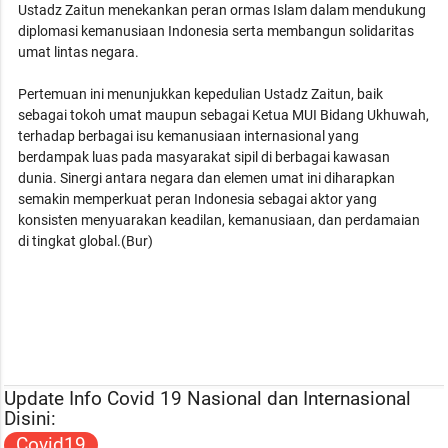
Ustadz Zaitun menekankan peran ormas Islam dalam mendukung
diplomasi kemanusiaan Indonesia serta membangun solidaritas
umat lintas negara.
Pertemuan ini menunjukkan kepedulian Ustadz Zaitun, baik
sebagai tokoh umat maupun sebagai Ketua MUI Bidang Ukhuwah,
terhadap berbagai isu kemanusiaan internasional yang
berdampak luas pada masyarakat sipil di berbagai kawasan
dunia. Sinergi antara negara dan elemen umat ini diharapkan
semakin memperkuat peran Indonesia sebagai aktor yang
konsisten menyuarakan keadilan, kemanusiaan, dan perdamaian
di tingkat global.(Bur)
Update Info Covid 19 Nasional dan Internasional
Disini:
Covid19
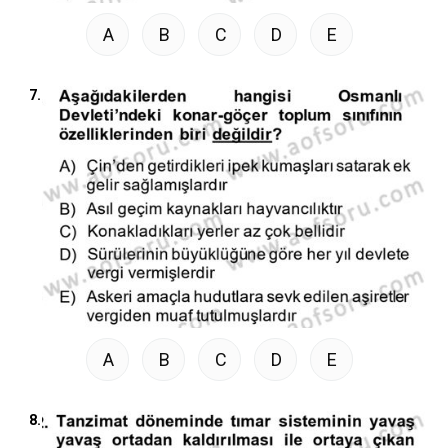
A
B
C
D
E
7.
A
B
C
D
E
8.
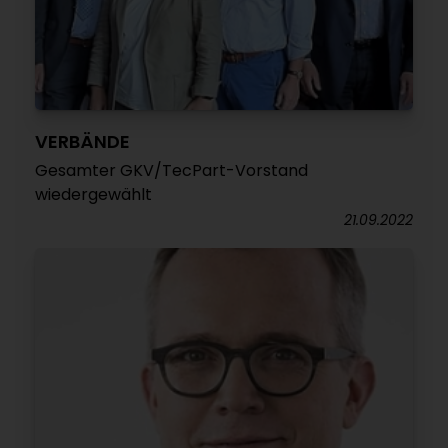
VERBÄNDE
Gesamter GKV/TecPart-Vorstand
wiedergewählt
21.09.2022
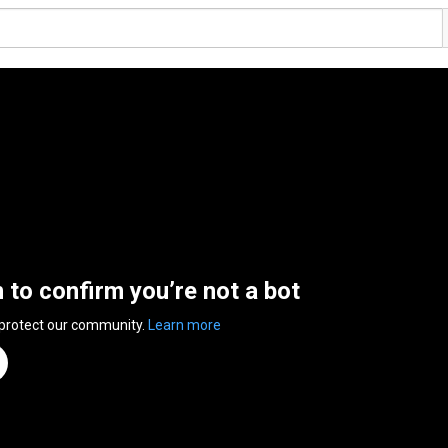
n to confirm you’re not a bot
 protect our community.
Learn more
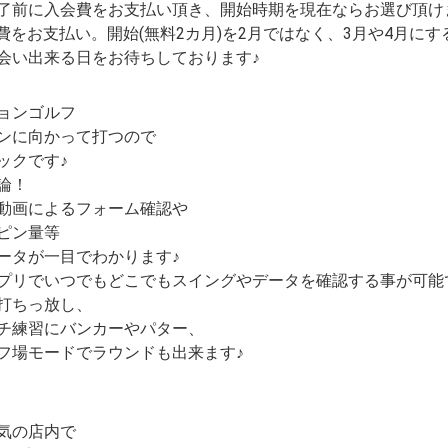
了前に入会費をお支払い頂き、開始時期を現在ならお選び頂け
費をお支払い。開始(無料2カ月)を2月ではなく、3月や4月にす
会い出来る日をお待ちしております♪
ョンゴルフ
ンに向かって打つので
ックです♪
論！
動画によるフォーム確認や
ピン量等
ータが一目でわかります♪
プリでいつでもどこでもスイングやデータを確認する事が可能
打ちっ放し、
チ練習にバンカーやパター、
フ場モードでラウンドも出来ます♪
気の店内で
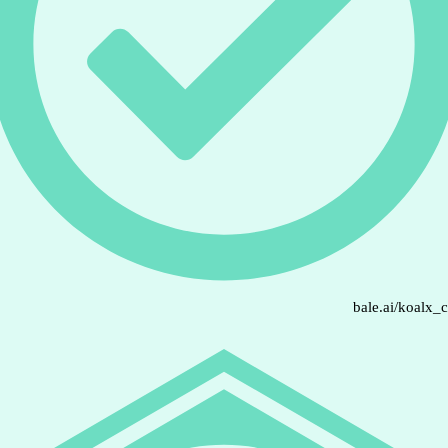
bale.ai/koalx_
...
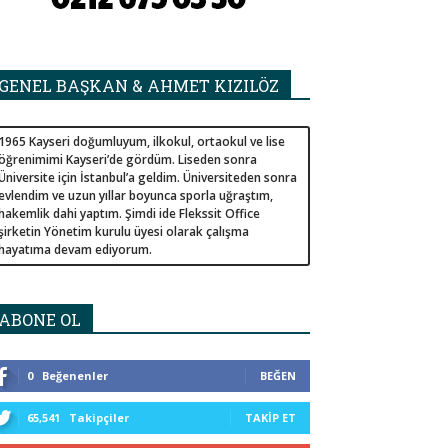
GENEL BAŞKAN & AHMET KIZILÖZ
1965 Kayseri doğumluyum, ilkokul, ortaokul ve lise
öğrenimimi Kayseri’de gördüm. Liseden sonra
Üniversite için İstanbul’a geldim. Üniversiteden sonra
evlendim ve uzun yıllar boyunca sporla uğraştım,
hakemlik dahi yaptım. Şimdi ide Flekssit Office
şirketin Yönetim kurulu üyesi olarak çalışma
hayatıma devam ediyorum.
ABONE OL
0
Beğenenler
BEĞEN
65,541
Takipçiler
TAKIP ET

**What is required:** Only one stretch of the material above is wanted: the line containing "berdampak luas pada" through the line containing "bale.ai/koalx_". Restate it word for word, minus the pictures.

**Task response:**
berdampak luas pada masyarakat sipil di berbagai kawasan
dunia. Sinergi antara negara dan elemen umat ini diharapkan
semakin memperkuat peran Indonesia sebagai aktor yang
konsisten menyuarakan keadilan, kemanusiaan, dan perdamaian
di tingkat global.(Bur)
Update Info Covid 19 Nasional dan Internasional
Disini:
Covid19
A
B
C
D
E
7.
A
B
C
D
E
8.
VERBÄNDE
Gesamter GKV/TecPart-Vorstand
wiedergewählt
21.09.2022
n to confirm you’re not a bot
 protect our community.
Learn more
了前に入会費をお支払い頂き、開始時期を現在ならお選び頂け
費をお支払い。開始(無料2カ月)を2月ではなく、3月や4月にす
会い出来る日をお待ちしております♪
ョンゴルフ
ンに向かって打つので
ックです♪
論！
動画によるフォーム確認や
ピン量等
ータが一目でわかります♪
プリでいつでもどこでもスイングやデータを確認する事が可能
打ちっ放し、
チ練習にバンカーやパター、
フ場モードでラウンドも出来ます♪
気の店内で
bale.ai/koalx_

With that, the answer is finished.